» **EXERCISE AIM**
Below are the records; give the number of lines in them that include the word "Bridesmaid", and nothing more.

» **STUDY MATERIAL**

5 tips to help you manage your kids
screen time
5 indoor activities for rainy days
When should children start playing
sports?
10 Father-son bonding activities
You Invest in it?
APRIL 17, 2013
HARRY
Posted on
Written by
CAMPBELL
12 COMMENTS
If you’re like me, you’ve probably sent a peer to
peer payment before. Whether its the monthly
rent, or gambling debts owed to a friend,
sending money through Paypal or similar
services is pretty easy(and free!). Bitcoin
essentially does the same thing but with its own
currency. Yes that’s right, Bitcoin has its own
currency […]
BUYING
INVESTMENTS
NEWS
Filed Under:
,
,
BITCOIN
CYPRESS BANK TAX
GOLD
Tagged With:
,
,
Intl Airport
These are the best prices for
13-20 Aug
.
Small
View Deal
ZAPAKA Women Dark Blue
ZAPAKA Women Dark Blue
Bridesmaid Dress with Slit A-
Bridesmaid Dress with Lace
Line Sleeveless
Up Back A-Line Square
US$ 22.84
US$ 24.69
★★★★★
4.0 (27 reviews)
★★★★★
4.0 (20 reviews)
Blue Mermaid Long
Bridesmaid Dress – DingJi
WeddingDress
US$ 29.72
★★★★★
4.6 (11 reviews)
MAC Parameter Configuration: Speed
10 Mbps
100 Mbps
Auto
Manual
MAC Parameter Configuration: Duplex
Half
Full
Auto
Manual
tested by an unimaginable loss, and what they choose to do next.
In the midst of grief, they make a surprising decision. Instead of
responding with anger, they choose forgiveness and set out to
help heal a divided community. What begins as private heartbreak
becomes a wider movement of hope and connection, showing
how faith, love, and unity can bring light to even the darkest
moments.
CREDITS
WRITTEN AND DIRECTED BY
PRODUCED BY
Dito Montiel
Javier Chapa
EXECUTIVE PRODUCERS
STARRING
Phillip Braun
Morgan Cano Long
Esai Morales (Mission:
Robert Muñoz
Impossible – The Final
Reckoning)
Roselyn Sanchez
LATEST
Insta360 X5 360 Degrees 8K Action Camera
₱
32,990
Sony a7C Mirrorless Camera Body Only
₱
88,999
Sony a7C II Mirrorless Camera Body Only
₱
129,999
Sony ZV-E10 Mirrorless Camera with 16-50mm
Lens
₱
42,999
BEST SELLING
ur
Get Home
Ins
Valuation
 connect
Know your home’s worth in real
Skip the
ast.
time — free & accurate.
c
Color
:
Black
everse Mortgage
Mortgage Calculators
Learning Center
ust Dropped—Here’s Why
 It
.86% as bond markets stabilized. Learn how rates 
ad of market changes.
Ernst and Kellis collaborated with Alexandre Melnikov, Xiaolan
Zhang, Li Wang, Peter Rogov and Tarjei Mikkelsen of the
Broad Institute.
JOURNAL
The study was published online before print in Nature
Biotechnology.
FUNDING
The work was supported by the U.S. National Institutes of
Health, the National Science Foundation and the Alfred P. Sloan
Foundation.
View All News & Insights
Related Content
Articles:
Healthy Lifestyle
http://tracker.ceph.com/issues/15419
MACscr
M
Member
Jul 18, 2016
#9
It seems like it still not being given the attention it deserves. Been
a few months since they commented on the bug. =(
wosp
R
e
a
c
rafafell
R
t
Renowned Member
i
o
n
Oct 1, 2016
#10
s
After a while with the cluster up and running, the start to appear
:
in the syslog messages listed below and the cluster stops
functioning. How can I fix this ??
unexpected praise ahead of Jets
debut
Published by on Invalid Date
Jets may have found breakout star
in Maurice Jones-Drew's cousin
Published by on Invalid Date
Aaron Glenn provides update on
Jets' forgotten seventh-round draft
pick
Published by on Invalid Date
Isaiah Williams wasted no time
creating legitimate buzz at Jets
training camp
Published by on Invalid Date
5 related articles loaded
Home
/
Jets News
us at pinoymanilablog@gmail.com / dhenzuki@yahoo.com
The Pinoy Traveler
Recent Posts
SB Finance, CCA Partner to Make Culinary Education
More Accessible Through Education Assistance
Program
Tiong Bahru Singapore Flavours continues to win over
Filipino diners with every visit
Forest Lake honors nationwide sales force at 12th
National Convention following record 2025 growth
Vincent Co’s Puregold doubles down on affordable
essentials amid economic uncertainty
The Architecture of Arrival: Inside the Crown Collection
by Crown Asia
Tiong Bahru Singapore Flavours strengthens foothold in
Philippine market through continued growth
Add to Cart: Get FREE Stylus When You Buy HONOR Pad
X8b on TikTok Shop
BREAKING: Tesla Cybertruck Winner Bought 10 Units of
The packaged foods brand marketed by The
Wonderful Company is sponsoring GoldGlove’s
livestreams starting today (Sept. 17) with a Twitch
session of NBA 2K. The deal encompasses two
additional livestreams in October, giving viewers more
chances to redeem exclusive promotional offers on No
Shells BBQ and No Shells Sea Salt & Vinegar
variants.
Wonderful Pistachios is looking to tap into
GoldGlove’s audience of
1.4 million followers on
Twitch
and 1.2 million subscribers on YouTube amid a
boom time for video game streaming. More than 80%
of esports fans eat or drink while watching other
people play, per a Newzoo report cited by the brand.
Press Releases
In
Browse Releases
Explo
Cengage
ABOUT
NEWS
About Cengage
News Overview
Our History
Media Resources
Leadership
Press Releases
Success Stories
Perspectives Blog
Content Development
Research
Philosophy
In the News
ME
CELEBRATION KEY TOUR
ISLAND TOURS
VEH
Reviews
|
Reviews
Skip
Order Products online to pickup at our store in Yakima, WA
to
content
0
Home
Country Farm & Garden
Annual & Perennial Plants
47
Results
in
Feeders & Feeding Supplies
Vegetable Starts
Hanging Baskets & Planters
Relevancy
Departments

» **RESPONSE FOR THIS EXERCISE**
3